STUDY MATERIAL:
****************

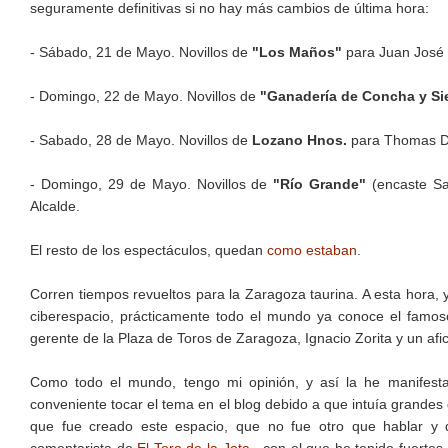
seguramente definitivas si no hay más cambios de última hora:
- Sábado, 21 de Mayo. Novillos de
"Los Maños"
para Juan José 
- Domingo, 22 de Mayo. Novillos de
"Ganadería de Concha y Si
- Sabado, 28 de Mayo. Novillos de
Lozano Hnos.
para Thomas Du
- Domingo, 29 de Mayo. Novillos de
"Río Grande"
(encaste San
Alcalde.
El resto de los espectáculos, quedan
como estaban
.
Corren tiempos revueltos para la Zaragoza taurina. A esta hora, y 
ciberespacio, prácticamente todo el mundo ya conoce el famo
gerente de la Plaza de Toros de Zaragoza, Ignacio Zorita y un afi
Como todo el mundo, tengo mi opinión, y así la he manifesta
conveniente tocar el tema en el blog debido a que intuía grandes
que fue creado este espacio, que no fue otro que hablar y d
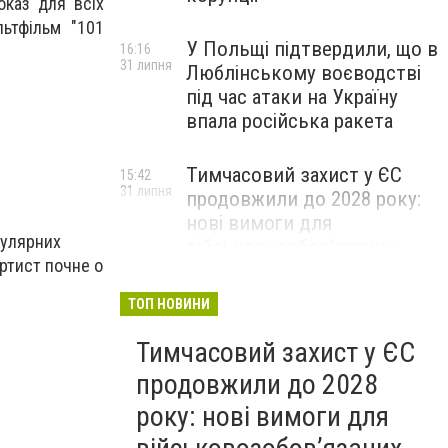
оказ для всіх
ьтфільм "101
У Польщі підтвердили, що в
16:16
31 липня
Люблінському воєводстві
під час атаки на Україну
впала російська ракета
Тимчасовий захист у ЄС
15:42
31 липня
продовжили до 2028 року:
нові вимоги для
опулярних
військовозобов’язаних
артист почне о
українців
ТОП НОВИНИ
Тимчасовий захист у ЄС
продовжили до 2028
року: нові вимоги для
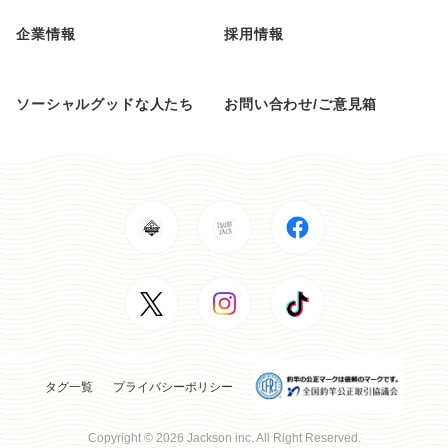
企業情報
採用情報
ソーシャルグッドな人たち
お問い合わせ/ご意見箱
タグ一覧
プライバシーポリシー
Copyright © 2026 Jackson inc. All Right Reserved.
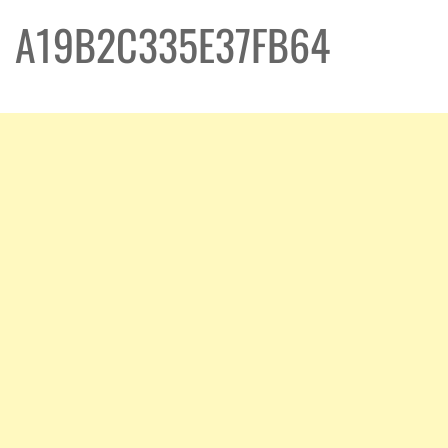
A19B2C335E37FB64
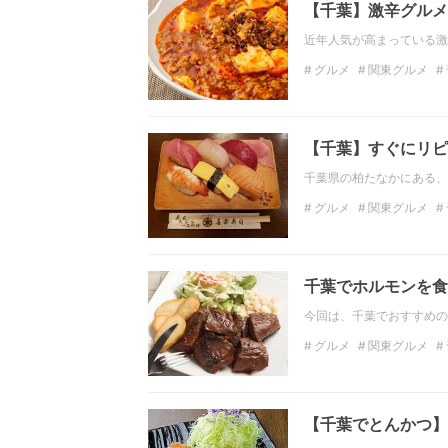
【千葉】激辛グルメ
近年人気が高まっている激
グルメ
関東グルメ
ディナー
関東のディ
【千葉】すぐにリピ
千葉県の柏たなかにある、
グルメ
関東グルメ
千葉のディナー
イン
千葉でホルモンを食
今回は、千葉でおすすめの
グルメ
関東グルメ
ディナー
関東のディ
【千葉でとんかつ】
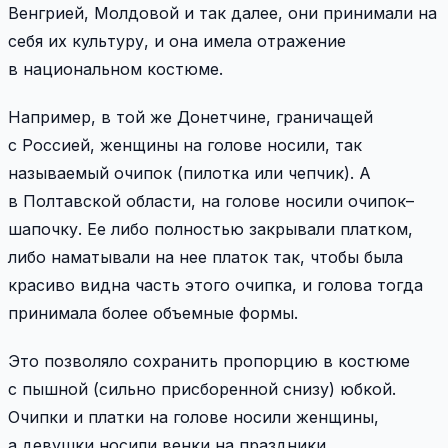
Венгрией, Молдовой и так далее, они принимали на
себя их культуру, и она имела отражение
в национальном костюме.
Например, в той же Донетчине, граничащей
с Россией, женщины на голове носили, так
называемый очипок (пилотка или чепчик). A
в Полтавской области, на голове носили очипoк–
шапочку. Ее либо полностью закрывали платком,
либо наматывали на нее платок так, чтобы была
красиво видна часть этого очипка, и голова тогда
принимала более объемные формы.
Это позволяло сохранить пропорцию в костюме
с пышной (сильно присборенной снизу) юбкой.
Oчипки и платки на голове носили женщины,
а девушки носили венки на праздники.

****************

ASSIGNMENT: Starting from the line with "Corren tiempos revueltos" in the records above, repeat each line exactly until you have written the line with "Oчипки и платки", then stop; drop the pictures.

TASK OUTPUT:
Corren tiempos revueltos para la Zaragoza taurina. A esta hora, y 
ciberespacio, prácticamente todo el mundo ya conoce el famo
gerente de la Plaza de Toros de Zaragoza, Ignacio Zorita y un afi
Como todo el mundo, tengo mi opinión, y así la he manifesta
conveniente tocar el tema en el blog debido a que intuía grandes
que fue creado este espacio, que no fue otro que hablar y d
оказ для всіх
ьтфільм "101
У Польщі підтвердили, що в
16:16
31 липня
Люблінському воєводстві
під час атаки на Україну
впала російська ракета
Тимчасовий захист у ЄС
15:42
31 липня
продовжили до 2028 року:
нові вимоги для
опулярних
військовозобов’язаних
артист почне о
українців
ТОП НОВИНИ
Тимчасовий захист у ЄС
продовжили до 2028
року: нові вимоги для
企業情報
採用情報
ソーシャルグッドな人たち
お問い合わせ/ご意見箱
タグ一覧
プライバシーポリシー
Copyright © 2026 Jackson inc. All Right Reserved.
A19B2C335E37FB64
【千葉】激辛グルメ
近年人気が高まっている激
グルメ
関東グルメ
ディナー
関東のディ
【千葉】すぐにリピ
千葉県の柏たなかにある、
グルメ
関東グルメ
千葉のディナー
イン
千葉でホルモンを食
今回は、千葉でおすすめの
グルメ
関東グルメ
ディナー
関東のディ
【千葉でとんかつ】
Венгрией, Молдовой и так далее, они принимали на
себя их культуру, и она имела отражение
в национальном костюме.
Например, в той же Донетчине, граничащей
с Россией, женщины на голове носили, так
называемый очипок (пилотка или чепчик). A
в Полтавской области, на голове носили очипoк–
шапочку. Ее либо полностью закрывали платком,
либо наматывали на нее платок так, чтобы была
красиво видна часть этого очипка, и голова тогда
принимала более объемные формы.
Это позволяло сохранить пропорцию в костюме
с пышной (сильно присборенной снизу) юбкой.
Oчипки и платки на голове носили женщины,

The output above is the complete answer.